Records drawn from a dataset
↓

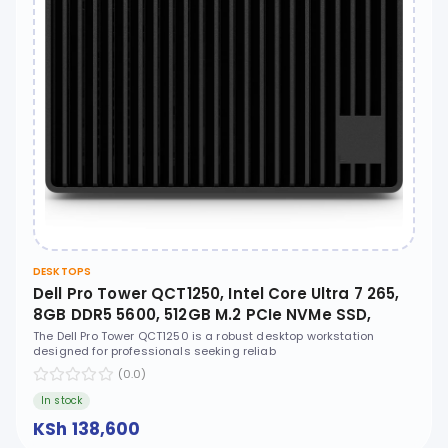
DESKTOPS
Dell Pro Tower QCT1250, Intel Core Ultra 7 265,
8GB DDR5 5600, 512GB M.2 PCIe NVMe SSD,
Ubuntu, No ODD - XCTO_QCT1250_U7
The Dell Pro Tower QCT1250 is a robust desktop workstation
designed for professionals seeking reliab
(0.0)
In stock
KSh 138,600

↑

Task directions
Word for word, restate each line above, minus its pictures.

Exercise output
DESKTOPS
Dell Pro Tower QCT1250, Intel Core Ultra 7 265,
8GB DDR5 5600, 512GB M.2 PCIe NVMe SSD,
Ubuntu, No ODD - XCTO_QCT1250_U7
The Dell Pro Tower QCT1250 is a robust desktop workstation
designed for professionals seeking reliab
(0.0)
In stock
KSh 138,600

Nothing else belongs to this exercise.